Many have suggested that the large number of patients with metabolic syndrome (42%), the pre-hypertensive systolic BPs (134 mm Hg/80 mm Hg) and average BMI’s (28) could be adequate to predict risk in the absence of increased CRP. Unfortunately, since increased levels of the inflammatory marker were inclusion criteria, we will not be able to determine whether those with the above findings with normal CRP were at equal risk.
In addition, the recent publication in the New England Journal of Medicine on CRP polymorphisms raises questions about CRP’s actual role in the process of plaque development. In this trial those with higher levels of CRP due to genetic mutations were not found to have the increased CV risk that would have been expected if the risk was actually caused by CRP.

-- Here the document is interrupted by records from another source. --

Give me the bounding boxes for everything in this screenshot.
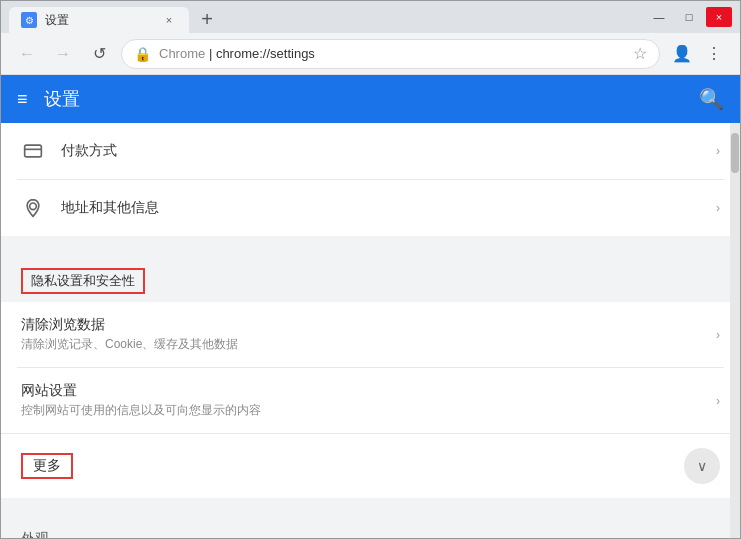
payment-methods-item[interactable]: 付款方式 › bbox=[1, 123, 740, 179]
site-settings-title: 网站设置 bbox=[21, 382, 716, 400]
site-settings-desc: 控制网站可使用的信息以及可向您显示的内容 bbox=[21, 402, 716, 419]
minimize-button[interactable]: — bbox=[646, 7, 672, 27]
window-controls: — □ × bbox=[646, 7, 732, 27]
clear-browsing-title: 清除浏览数据 bbox=[21, 316, 716, 334]
profile-button[interactable]: 👤 bbox=[668, 40, 696, 68]
payment-title: 付款方式 bbox=[61, 142, 716, 160]
section-gap-1 bbox=[1, 236, 740, 244]
refresh-button[interactable]: ↺ bbox=[85, 40, 113, 68]
site-settings-item[interactable]: 网站设置 控制网站可使用的信息以及可向您显示的内容 › bbox=[1, 368, 740, 433]
privacy-items: 清除浏览数据 清除浏览记录、Cookie、缓存及其他数据 › 网站设置 控制网站… bbox=[1, 302, 740, 498]
clear-browsing-item[interactable]: 清除浏览数据 清除浏览记录、Cookie、缓存及其他数据 › bbox=[1, 302, 740, 367]
appearance-section: 外观 bbox=[1, 514, 740, 538]
privacy-section-header: 隐私设置和安全性 bbox=[1, 252, 740, 302]
site-settings-content: 网站设置 控制网站可使用的信息以及可向您显示的内容 bbox=[21, 382, 716, 419]
section-gap-2 bbox=[1, 244, 740, 252]
privacy-label: 隐私设置和安全性 bbox=[21, 268, 145, 294]
bookmark-star-icon[interactable]: ☆ bbox=[633, 44, 647, 63]
more-item[interactable]: 更多 ∨ bbox=[1, 433, 740, 498]
back-button[interactable]: ← bbox=[13, 40, 41, 68]
address-url: chrome://settings bbox=[216, 46, 315, 61]
site-name: Chrome bbox=[159, 46, 205, 61]
tab-favicon: ⚙ bbox=[21, 12, 37, 28]
site-settings-arrow: › bbox=[716, 394, 720, 408]
autofill-section: 付款方式 › 地址和其他信息 › bbox=[1, 123, 740, 236]
nav-right-icons: 👤 ⋮ bbox=[668, 40, 728, 68]
title-bar: ⚙ 设置 × + — □ × bbox=[1, 1, 740, 33]
appearance-label: 外观 bbox=[21, 530, 49, 538]
close-button[interactable]: × bbox=[706, 7, 732, 27]
scrollbar-track[interactable] bbox=[730, 123, 740, 538]
tab-title: 设置 bbox=[45, 12, 153, 29]
address-title: 地址和其他信息 bbox=[61, 199, 716, 217]
secure-icon: 🔒 bbox=[134, 46, 151, 62]
browser-window: ⚙ 设置 × + — □ × ← → ↺ 🔒 Chrome | chrome:/… bbox=[0, 0, 741, 539]
svg-point-2 bbox=[30, 203, 37, 210]
payment-icon bbox=[21, 139, 45, 163]
payment-content: 付款方式 bbox=[61, 142, 716, 160]
forward-button[interactable]: → bbox=[49, 40, 77, 68]
address-text: Chrome | chrome://settings bbox=[159, 46, 625, 61]
address-arrow: › bbox=[716, 201, 720, 215]
svg-rect-0 bbox=[25, 145, 42, 157]
clear-browsing-content: 清除浏览数据 清除浏览记录、Cookie、缓存及其他数据 bbox=[21, 316, 716, 353]
expand-button[interactable]: ∨ bbox=[684, 448, 720, 484]
clear-browsing-desc: 清除浏览记录、Cookie、缓存及其他数据 bbox=[21, 336, 716, 353]
new-tab-button[interactable]: + bbox=[193, 5, 221, 33]
tab-strip: ⚙ 设置 × + bbox=[9, 1, 642, 33]
address-item[interactable]: 地址和其他信息 › bbox=[1, 180, 740, 236]
maximize-button[interactable]: □ bbox=[676, 7, 702, 27]
app-title: 设置 bbox=[44, 87, 80, 111]
address-content: 地址和其他信息 bbox=[61, 199, 716, 217]
settings-content: 付款方式 › 地址和其他信息 › bbox=[1, 123, 740, 538]
menu-button[interactable]: ⋮ bbox=[700, 40, 728, 68]
expand-chevron-icon: ∨ bbox=[697, 458, 707, 474]
address-icon bbox=[21, 196, 45, 220]
active-tab[interactable]: ⚙ 设置 × bbox=[9, 7, 189, 33]
hamburger-icon[interactable]: ≡ bbox=[17, 89, 28, 110]
tab-close-button[interactable]: × bbox=[161, 12, 177, 28]
address-bar[interactable]: 🔒 Chrome | chrome://settings ☆ bbox=[121, 39, 660, 69]
more-label: 更多 bbox=[21, 453, 73, 479]
clear-browsing-arrow: › bbox=[716, 328, 720, 342]
section-gap-3 bbox=[1, 498, 740, 514]
nav-bar: ← → ↺ 🔒 Chrome | chrome://settings ☆ 👤 ⋮ bbox=[1, 33, 740, 75]
address-separator: | bbox=[209, 46, 216, 61]
header-search-icon[interactable]: 🔍 bbox=[699, 87, 724, 111]
settings-main: 付款方式 › 地址和其他信息 › bbox=[1, 123, 740, 538]
payment-arrow: › bbox=[716, 144, 720, 158]
scrollbar-thumb[interactable] bbox=[731, 133, 739, 173]
app-header: ≡ 设置 🔍 bbox=[1, 75, 740, 123]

How should JUPITER change practice?
The question now is what effect JUPITER should have on the way a clinician approaches patients. Many physicians have already been asked by their patients to include hs-CRP on the next laboratory exam. Is this something that should be universally included?
In JUPITER, only men older than 50 and women older than 60 were allowed to be screened. This quickly increases the baseline risk from other studies that have allowed enrollment of people older than 45. In addition, participants had to be naïve to any prior hypolipidemic drug exposure, and women could not be users of hormone replacement therapy. Other exclusion factors were in place to prevent consideration of patients with elevated levels of hs-CRP on a non-vascular basis. This was a relatively select group of participants that permitted the assessment of risk and potential benefit of treatment with a statin.

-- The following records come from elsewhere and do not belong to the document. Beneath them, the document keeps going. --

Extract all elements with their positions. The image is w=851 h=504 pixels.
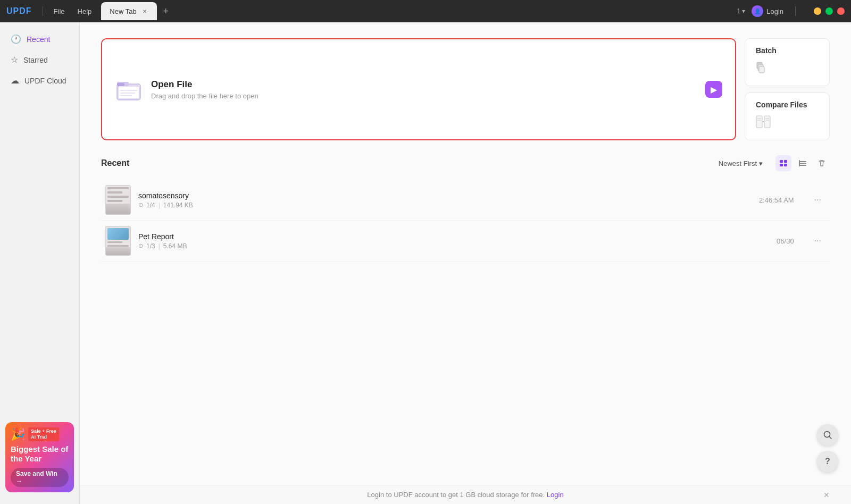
svg-rect-19	[780, 164, 783, 166]
file-thumbnail	[105, 226, 131, 256]
recent-title: Recent	[101, 158, 129, 168]
app-body: 🕐 Recent ☆ Starred ☁ UPDF Cloud 🎉 Sale +…	[0, 22, 851, 504]
bottom-bar-login-link[interactable]: Login	[547, 491, 564, 499]
promo-banner[interactable]: 🎉 Sale + Free AI Trial Biggest Sale of t…	[5, 422, 74, 492]
file-name: somatosensory	[138, 191, 752, 200]
titlebar: UPDF File Help New Tab ✕ + 1 ▾ 👤 Login −…	[0, 0, 851, 22]
sidebar-item-recent[interactable]: 🕐 Recent	[0, 29, 79, 49]
thumb-bottom	[106, 204, 130, 214]
tab-label: New Tab	[110, 7, 136, 15]
promo-badge-line1: Sale + Free	[31, 429, 56, 434]
page-icon: ⊙	[138, 242, 143, 249]
version-selector[interactable]: 1 ▾	[737, 7, 746, 15]
open-file-arrow-button[interactable]: ▶	[705, 81, 722, 98]
logo-df: DF	[19, 6, 31, 15]
thumb-line	[107, 187, 129, 189]
tab-new[interactable]: New Tab ✕	[101, 2, 156, 20]
menu-bar: File Help	[48, 5, 97, 18]
file-size: 5.64 MB	[163, 242, 187, 250]
bottom-bar-text: Login to UPDF account to get 1 GB cloud …	[367, 491, 545, 499]
svg-rect-22	[799, 163, 806, 164]
thumb-line	[107, 245, 129, 247]
file-list: somatosensory ⊙ 1/4 | 141.94 KB 2:46:54 …	[101, 180, 830, 262]
file-more-button[interactable]: ···	[810, 193, 825, 207]
window-controls: − ⤢ ✕	[814, 7, 845, 15]
file-date: 2:46:54 AM	[759, 196, 794, 204]
open-file-subtitle: Drag and drop the file here to open	[151, 92, 697, 100]
svg-rect-23	[799, 165, 806, 166]
recent-header: Recent Newest First ▾	[101, 155, 830, 171]
file-info: somatosensory ⊙ 1/4 | 141.94 KB	[138, 191, 752, 209]
compare-card[interactable]: Compare Files	[745, 93, 830, 140]
sort-dropdown[interactable]: Newest First ▾	[719, 159, 763, 167]
batch-card[interactable]: Batch	[745, 38, 830, 86]
app-logo: UPDF	[6, 6, 32, 16]
thumb-line	[107, 200, 122, 202]
compare-title: Compare Files	[756, 100, 819, 109]
close-button[interactable]: ✕	[837, 7, 845, 15]
page-icon: ⊙	[138, 201, 143, 208]
view-controls	[775, 155, 830, 171]
tab-bar: New Tab ✕ +	[101, 2, 737, 20]
file-item[interactable]: somatosensory ⊙ 1/4 | 141.94 KB 2:46:54 …	[101, 180, 830, 221]
help-float-button[interactable]: ?	[817, 451, 838, 472]
maximize-button[interactable]: ⤢	[825, 7, 833, 15]
sidebar-item-cloud[interactable]: ☁ UPDF Cloud	[0, 70, 79, 91]
main-inner: Open File Drag and drop the file here to…	[80, 22, 851, 485]
logo-up: UP	[6, 6, 19, 15]
file-meta: ⊙ 1/4 | 141.94 KB	[138, 201, 752, 209]
file-date: 06/30	[777, 237, 794, 245]
open-file-card[interactable]: Open File Drag and drop the file here to…	[101, 38, 736, 140]
menu-help[interactable]: Help	[72, 5, 97, 18]
list-view-button[interactable]	[775, 155, 791, 171]
svg-rect-18	[784, 160, 787, 163]
floating-buttons: ?	[817, 424, 838, 472]
file-thumbnail	[105, 185, 131, 215]
grid-view-button[interactable]	[795, 155, 811, 171]
promo-cta[interactable]: Save and Win →	[11, 468, 69, 487]
delete-button[interactable]	[814, 155, 830, 171]
compare-icon	[756, 114, 819, 132]
svg-rect-9	[759, 66, 764, 73]
thumb-line	[107, 241, 122, 243]
minimize-button[interactable]: −	[814, 7, 821, 15]
action-cards: Open File Drag and drop the file here to…	[101, 38, 830, 140]
sidebar: 🕐 Recent ☆ Starred ☁ UPDF Cloud 🎉 Sale +…	[0, 22, 80, 504]
thumb-line	[107, 196, 129, 198]
bottom-bar-close-button[interactable]: ✕	[823, 491, 830, 499]
main-content: Open File Drag and drop the file here to…	[80, 22, 851, 504]
promo-badge: Sale + Free AI Trial	[28, 427, 59, 441]
search-float-button[interactable]	[817, 424, 838, 446]
side-cards: Batch Compare Files	[745, 38, 830, 140]
promo-emoji: 🎉	[11, 427, 25, 441]
version-number: 1	[737, 7, 741, 15]
open-file-title: Open File	[151, 79, 697, 90]
titlebar-divider	[43, 6, 43, 16]
sidebar-label-recent: Recent	[27, 35, 50, 44]
promo-top: 🎉 Sale + Free AI Trial	[11, 427, 69, 441]
menu-file[interactable]: File	[48, 5, 70, 18]
file-more-button[interactable]: ···	[810, 234, 825, 248]
tab-close-button[interactable]: ✕	[141, 7, 148, 15]
file-item[interactable]: Pet Report ⊙ 1/3 | 5.64 MB 06/30 ···	[101, 221, 830, 262]
batch-title: Batch	[756, 46, 819, 55]
svg-point-25	[824, 432, 830, 438]
cloud-icon: ☁	[11, 75, 19, 86]
sidebar-label-cloud: UPDF Cloud	[24, 77, 66, 85]
sidebar-item-starred[interactable]: ☆ Starred	[0, 49, 79, 70]
file-pages: 1/4	[146, 201, 155, 209]
svg-rect-21	[799, 161, 806, 162]
file-size: 141.94 KB	[163, 201, 193, 209]
promo-badge-line2: AI Trial	[31, 434, 56, 440]
svg-rect-6	[117, 83, 124, 86]
svg-rect-24	[799, 160, 800, 166]
batch-icon	[756, 60, 819, 78]
login-button[interactable]: 👤 Login	[752, 5, 783, 17]
sidebar-spacer	[0, 91, 79, 417]
svg-rect-2	[118, 86, 139, 99]
tab-add-button[interactable]: +	[159, 4, 173, 19]
help-icon: ?	[825, 457, 830, 466]
file-pages: 1/3	[146, 242, 155, 250]
right-divider	[795, 6, 796, 16]
file-name: Pet Report	[138, 232, 769, 241]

There is also reason to wonder if these effects can be generalized to the entire statin class. This is hard to determine, but if lowering levels of inflammatory biomarkers as well as LDL are to be considered as an important predictors of benefit, then we may have to accept that some statins have greater clinical efficacy than others in this regard. Certainly, there are only two (rosuvastatin and atorvastatin [Lipitor, Pfizer]) that can safely achieve greater than 50% drops in LDL as seen in JUPITER. There was an increased risk of myopathy associated with use of simvastatin (Zocor, Merck) 80 mg in both the A to Z and SEARCH trials.

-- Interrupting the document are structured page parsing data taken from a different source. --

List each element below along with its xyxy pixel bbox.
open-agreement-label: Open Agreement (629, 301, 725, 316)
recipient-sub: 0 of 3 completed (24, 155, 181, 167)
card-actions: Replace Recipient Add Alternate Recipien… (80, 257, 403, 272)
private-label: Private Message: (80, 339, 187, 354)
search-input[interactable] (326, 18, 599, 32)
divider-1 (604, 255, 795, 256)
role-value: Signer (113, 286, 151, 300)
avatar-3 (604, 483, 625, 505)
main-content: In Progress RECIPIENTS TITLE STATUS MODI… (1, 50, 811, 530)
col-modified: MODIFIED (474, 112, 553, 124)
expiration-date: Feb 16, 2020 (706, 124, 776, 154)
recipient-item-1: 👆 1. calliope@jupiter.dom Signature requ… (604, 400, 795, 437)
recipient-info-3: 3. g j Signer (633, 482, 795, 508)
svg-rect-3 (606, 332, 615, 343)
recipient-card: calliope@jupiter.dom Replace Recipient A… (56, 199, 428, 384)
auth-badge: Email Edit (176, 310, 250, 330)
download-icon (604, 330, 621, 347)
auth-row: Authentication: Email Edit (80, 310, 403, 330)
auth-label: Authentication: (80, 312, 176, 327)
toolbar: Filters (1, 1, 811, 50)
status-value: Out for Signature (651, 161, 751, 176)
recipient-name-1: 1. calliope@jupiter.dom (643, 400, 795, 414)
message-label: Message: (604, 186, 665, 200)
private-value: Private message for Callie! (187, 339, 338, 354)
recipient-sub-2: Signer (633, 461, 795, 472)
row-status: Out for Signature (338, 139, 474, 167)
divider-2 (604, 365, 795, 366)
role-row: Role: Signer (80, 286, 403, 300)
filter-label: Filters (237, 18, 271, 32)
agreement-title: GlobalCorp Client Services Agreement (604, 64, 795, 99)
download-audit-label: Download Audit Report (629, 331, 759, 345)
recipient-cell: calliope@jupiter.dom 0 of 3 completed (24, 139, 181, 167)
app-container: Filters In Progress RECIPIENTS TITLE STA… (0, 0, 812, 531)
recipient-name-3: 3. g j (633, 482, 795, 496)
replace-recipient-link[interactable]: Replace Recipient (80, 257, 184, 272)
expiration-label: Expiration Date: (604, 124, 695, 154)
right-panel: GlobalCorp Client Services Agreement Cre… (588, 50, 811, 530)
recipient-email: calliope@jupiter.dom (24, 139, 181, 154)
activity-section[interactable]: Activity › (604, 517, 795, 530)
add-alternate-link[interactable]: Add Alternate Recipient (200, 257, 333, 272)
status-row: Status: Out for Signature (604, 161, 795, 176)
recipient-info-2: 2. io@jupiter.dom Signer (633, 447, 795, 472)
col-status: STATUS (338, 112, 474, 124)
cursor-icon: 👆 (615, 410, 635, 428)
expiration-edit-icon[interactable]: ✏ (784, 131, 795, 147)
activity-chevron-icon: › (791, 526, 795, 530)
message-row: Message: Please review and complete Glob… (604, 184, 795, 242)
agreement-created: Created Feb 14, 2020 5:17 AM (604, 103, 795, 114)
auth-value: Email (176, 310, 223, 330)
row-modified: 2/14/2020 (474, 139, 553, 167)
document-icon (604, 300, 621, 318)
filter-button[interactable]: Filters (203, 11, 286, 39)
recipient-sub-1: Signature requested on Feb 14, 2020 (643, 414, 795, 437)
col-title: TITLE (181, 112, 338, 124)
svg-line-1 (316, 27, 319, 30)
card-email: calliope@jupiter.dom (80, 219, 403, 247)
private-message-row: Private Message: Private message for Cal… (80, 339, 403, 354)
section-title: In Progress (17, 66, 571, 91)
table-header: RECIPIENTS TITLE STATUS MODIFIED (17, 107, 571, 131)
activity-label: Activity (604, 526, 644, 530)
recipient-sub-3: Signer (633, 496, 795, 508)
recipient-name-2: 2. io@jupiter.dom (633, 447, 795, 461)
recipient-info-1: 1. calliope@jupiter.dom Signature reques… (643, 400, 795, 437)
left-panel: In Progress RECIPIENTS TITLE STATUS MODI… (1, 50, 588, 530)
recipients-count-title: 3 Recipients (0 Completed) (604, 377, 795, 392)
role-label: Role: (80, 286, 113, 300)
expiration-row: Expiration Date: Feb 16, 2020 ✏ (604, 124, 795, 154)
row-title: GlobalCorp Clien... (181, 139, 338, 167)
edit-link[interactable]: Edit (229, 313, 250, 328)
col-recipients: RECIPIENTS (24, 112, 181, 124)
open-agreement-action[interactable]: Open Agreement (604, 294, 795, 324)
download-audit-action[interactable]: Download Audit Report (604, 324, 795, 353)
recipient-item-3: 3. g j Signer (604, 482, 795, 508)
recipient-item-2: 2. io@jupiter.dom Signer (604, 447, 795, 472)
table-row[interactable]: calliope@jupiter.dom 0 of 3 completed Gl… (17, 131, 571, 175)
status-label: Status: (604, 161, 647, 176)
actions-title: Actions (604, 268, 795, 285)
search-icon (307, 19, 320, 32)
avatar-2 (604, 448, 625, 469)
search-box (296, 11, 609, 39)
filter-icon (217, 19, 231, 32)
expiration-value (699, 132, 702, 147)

There was a benefit of unanticipated magnitude derived from treating patients deemed at relatively low risk (on the basis of traditional risk factors) with a potent statin that significantly reduced levels of LDL, triglycerides and hs-CRP. The key now is to consider application of these findings to others with similar risk attributes to optimally take advantage of the marked risk reduction that may be realized.
Howard Weintraub, MD, is Clinical Associate Professor of Medicine, New York University School of Medicine and Clinical Director, Center for the Prevention of CVD at New York University Medical Center.